Irish students Olivia Burke, Eoghan Culligan, Lorcán Miller, Nick Schuster and Eimear Walsh, all aged 21, and Ms Burke’s cousin Ashley Donohoe (22), from California, died when the fourth-floor balcony they were standing on collapsed on June 16th, 2015.
Another seven Irish students; Aoife Beary, Clodagh Cogley, Seán Fahey, Conor Flynn, Jack Halpin, Niall Murray and Hannah Waters, suffered catastrophic injuries in the incident.
The California Building Standards Commission (CBSC) voted late on Friday to approve emergency regulations enhancing building standards for the construction of “exterior elevated elements”, which are balcony-like structures.
The new regulations come into effect immediately and will govern exterior balconies and walkways going forward.
In a statement, the commission said the regulations would impact the construction of balconies, exterior stairs and walkways for residential occupancies, hotels, motels, apartment buildings, state-owned buildings and public schools.

In April 2016, a working group was set up to assess the safety of balconies in the state of California. As part of its work, the group obtained statistics from Berkeley on “the pervasiveness” of issues relating to balconies.
In notes for the emergency regulations, the commission says more than 800 balcony-like structures in the city are in need of repair.
“Of a total of more than 6,000 properties identified as possible candidates for having exterior elevated elements, greater than 800 had a need for repair, when the enclosed assemblies were inspected,” it says.
“This provides convincing data about the magnitude of hidden conditions that may exist in exterior elevated elements, and which may be subject to potential for failure. It is imperative that new standards address the prevention of this potential.”
Executive director of the commission Mia Marvelli said in the wake of the “tragic collapse of a balcony that killed and severely injured several people in Berkeley in the summer of 2015, the California Building Standards Commission has voted to approve emergency regulations to enhance building standards for the construction of exterior elevated elements”.
“California’s building codes serve to safeguard the health, safety, and welfare of the public - the code’s very essence is the protection of life and property from hazards. We are hopeful that today’s action can bring some small solace to the families and friends of the victims of this terrible tragedy.”
The commission said “immediate action” is warranted to help prevent potential failures such as these.
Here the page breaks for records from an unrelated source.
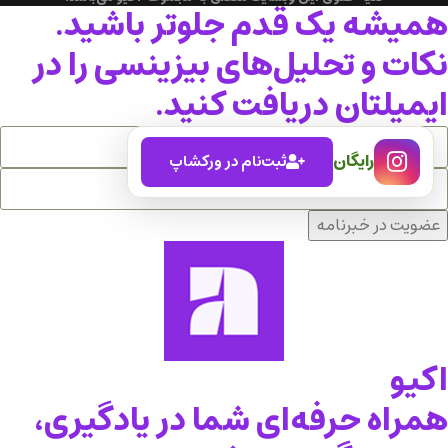
همیشه یک قدم جلوتر باشید.
نکات و تحلیل‌های بیزینسی را در
ایمیلتان دریافت کنید.
رایگان
ثبت‌نام در ورکشاپ
عضویت در خبرنامه
اکیو
همراه حرفه‌ای شما در یادگیری،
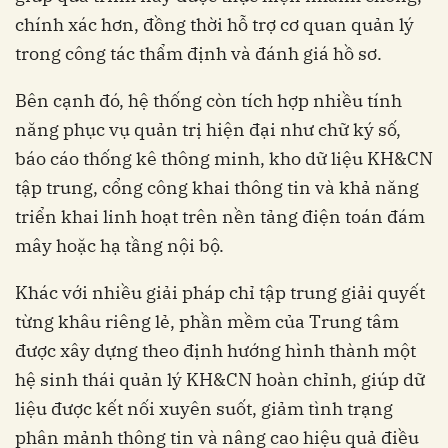
chính xác hơn, đồng thời hỗ trợ cơ quan quản lý
trong công tác thẩm định và đánh giá hồ sơ.
Bên cạnh đó, hệ thống còn tích hợp nhiều tính
năng phục vụ quản trị hiện đại như chữ ký số,
báo cáo thống kê thông minh, kho dữ liệu KH&CN
tập trung, cổng công khai thông tin và khả năng
triển khai linh hoạt trên nền tảng điện toán đám
mây hoặc hạ tầng nội bộ.
Khác với nhiều giải pháp chỉ tập trung giải quyết
từng khâu riêng lẻ, phần mềm của Trung tâm
được xây dựng theo định hướng hình thành một
hệ sinh thái quản lý KH&CN hoàn chỉnh, giúp dữ
liệu được kết nối xuyên suốt, giảm tình trạng
phân mảnh thông tin và nâng cao hiệu quả điều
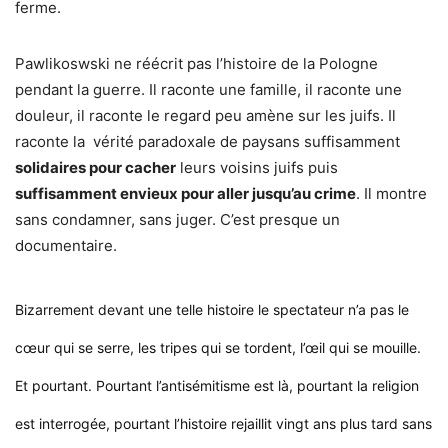
ferme.
Pawlikoswski ne réécrit pas l’histoire de la Pologne
pendant la guerre. Il raconte une famille, il raconte une
douleur, il raconte le regard peu amène sur les juifs. Il
raconte la vérité paradoxale de paysans suffisamment
solidaires pour cacher
leurs voisins juifs puis
suffisamment envieux pour aller jusqu’au crime
. Il montre
sans condamner, sans juger. C’est presque un
documentaire.
Bizarrement devant une telle histoire le spectateur n’a pas le
cœur qui se serre, les tripes qui se tordent, l’œil qui se mouille.
Et pourtant. Pourtant l’antisémitisme est là, pourtant la religion
est interrogée, pourtant l’histoire rejaillit vingt ans plus tard sans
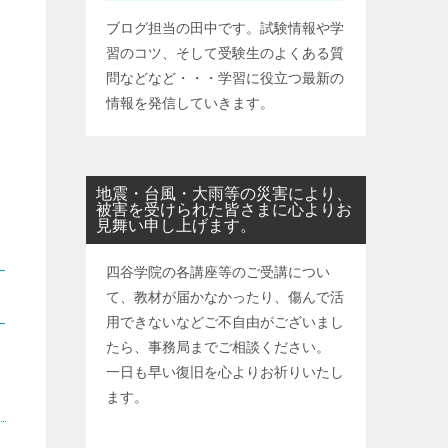
ブログ担当の田中です。試験情報や学
習のコツ、そして受験生のよくある質
問などなど・・・学習に役立つ最新の
情報を発信していきます。
地震・台風・大雨等の災害により、
被害を受けられた皆さまに心よりお
見舞い申し上げます。
四谷学院の各講座等のご受講につい
て、教材が届かなかったり、傷んで活
用できないなどご不自由がございまし
たら、事務局までご相談ください。
一日も早い復旧を心よりお祈りいたし
ます。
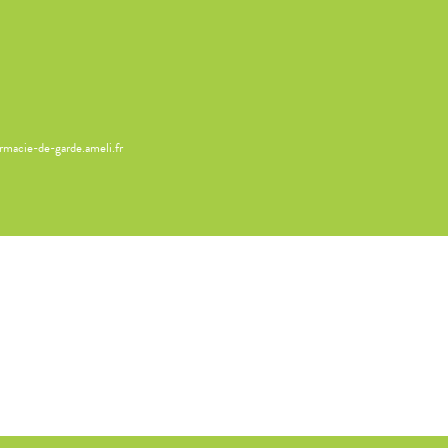
armacie-de-garde.ameli.fr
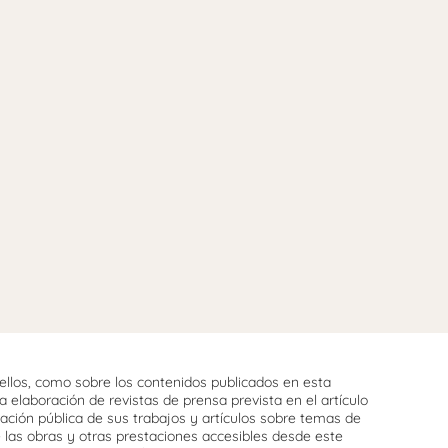
llos, como sobre los contenidos publicados en esta
 elaboración de revistas de prensa prevista en el artículo
cación pública de sus trabajos y artículos sobre temas de
e las obras y otras prestaciones accesibles desde este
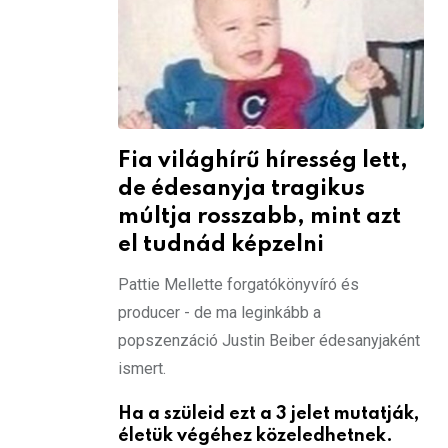
Fia világhírű híresség lett,
de édesanyja tragikus
múltja rosszabb, mint azt
el tudnád képzelni
Pattie Mellette forgatókönyvíró és
producer - de ma leginkább a
popszenzáció Justin Beiber édesanyjaként
ismert.
Ha a szüleid ezt a 3 jelet mutatják,
életük végéhez közeledhetnek.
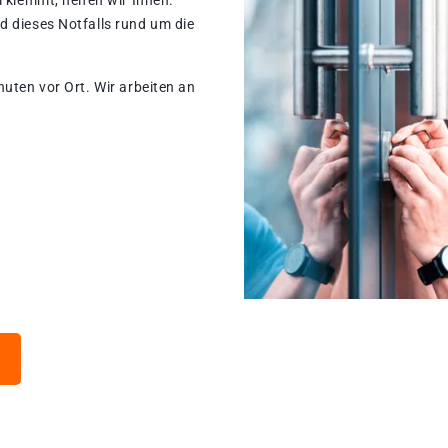
 klemmt, helfen wir Ihnen.
d dieses Notfalls rund um die
nuten vor Ort. Wir arbeiten an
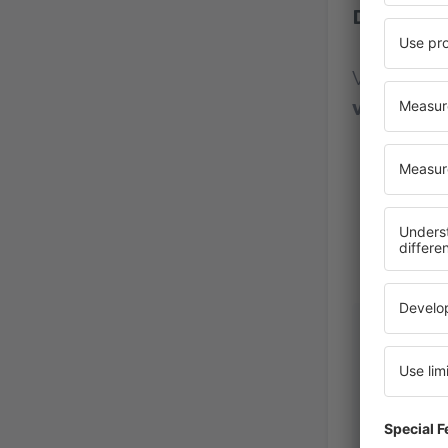
Dublin Ai
Vurdering
vurderin
Michelle
Royaume
Juni 2025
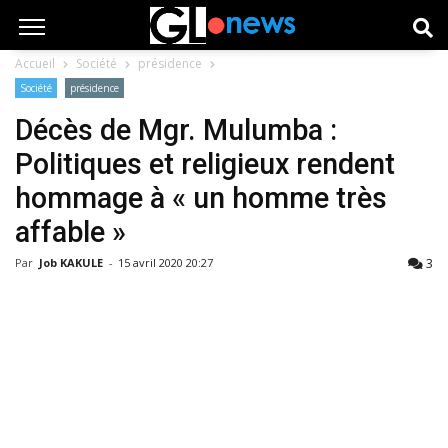
Accueil
Société
présidence
Société
présidence
Décès de Mgr. Mulumba :
Politiques et religieux rendent
hommage à « un homme très
affable »
3
Par
Job KAKULE
-
15 avril 2020 20:27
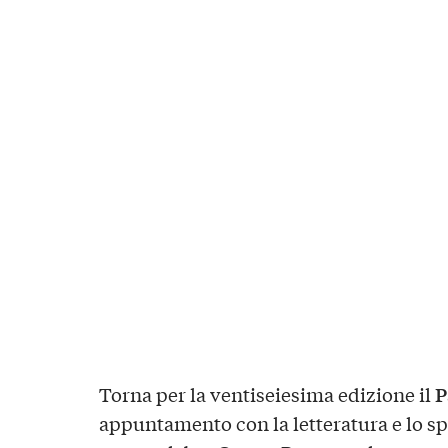
P
Torna per la ventiseiesima edizione il
appuntamento con la letteratura e lo sp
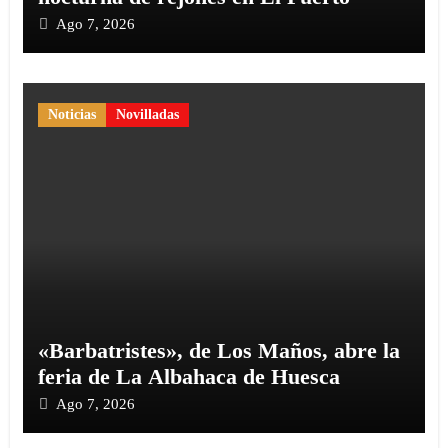
Ago 7, 2026
Noticias
Novilladas
«Barbatristes», de Los Maños, abre la
feria de La Albahaca de Huesca
Ago 7, 2026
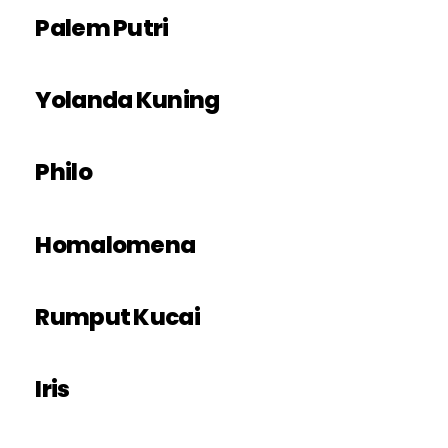
Palem Putri
Yolanda Kuning
Philo
Homalomena
Rumput Kucai
Iris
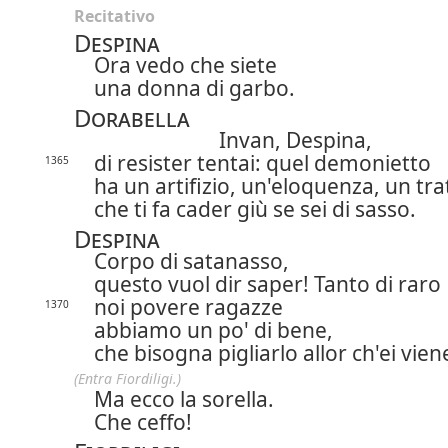
Recitativo
Despina
Ora vedo che siete
una donna di garbo.
Dorabella
Invan, Despina,
di resister tentai: quel demonietto
1365
ha un artifizio, un'eloquenza, un tra
che ti fa cader giù se sei di sasso.
Despina
Corpo di satanasso,
questo vuol dir saper! Tanto di raro
noi povere ragazze
1370
abbiamo un po' di bene,
che bisogna pigliarlo allor ch'ei vien
(Entra Fiordiligi.)
Ma ecco la sorella.
Che ceffo!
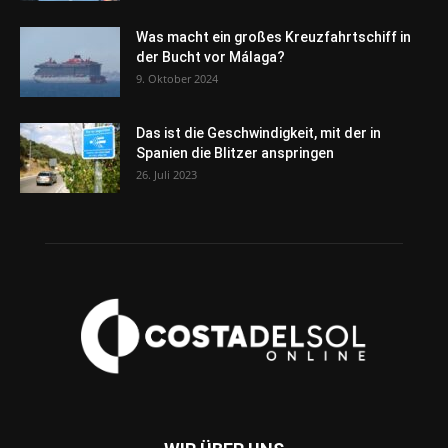
Was macht ein großes Kreuzfahrtschiff in
der Bucht vor Málaga?
9. Oktober 2024
Das ist die Geschwindigkeit, mit der in
Spanien die Blitzer anspringen
26. Juli 2023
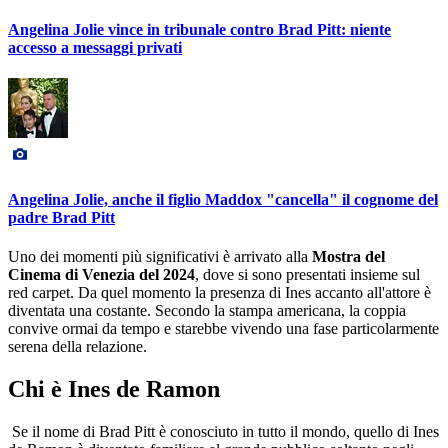
Angelina Jolie vince in tribunale contro Brad Pitt: niente
accesso a messaggi privati
Angelina Jolie, anche il figlio Maddox "cancella" il cognome del
padre Brad Pitt
Uno dei momenti più significativi è arrivato alla
Mostra del
Cinema di Venezia del 2024
, dove si sono presentati insieme sul
red carpet. Da quel momento la presenza di Ines accanto all'attore è
diventata una costante. Secondo la stampa americana, la coppia
convive ormai da tempo e starebbe vivendo una fase particolarmente
serena della relazione.
Chi è Ines de Ramon
Se il nome di Brad Pitt è conosciuto in tutto il mondo, quello di Ines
The regulations will provide a model that will “help mitigate future problems” and are described as “essential and critical for public health and safety”.
“The nature of the issue surrounding the type of failure demonstrated by the Library Gardens tragedy is that causation factors do not always have precedent indicators; they are not always identifiable,” says the commission.
“Thus, it is prudent to address new construction (which may include additions and renovations to existing buildings) with safeguards that will provide higher performance and assurance levels.
“It is also prudent to address existing buildings, which may have conditions now that could lead to potential for failure.”


----------



## Mark K (Jan 29, 2017)

My sense is that of the 800 plus balconies few of the repairs were to balconies where there was a real risk to life.  This makes sense when you realize how infrequent such balcony collapses are.  In most cases where there is a problem the owner sees signs of water damage and repairs the problem before anybody gets hurt.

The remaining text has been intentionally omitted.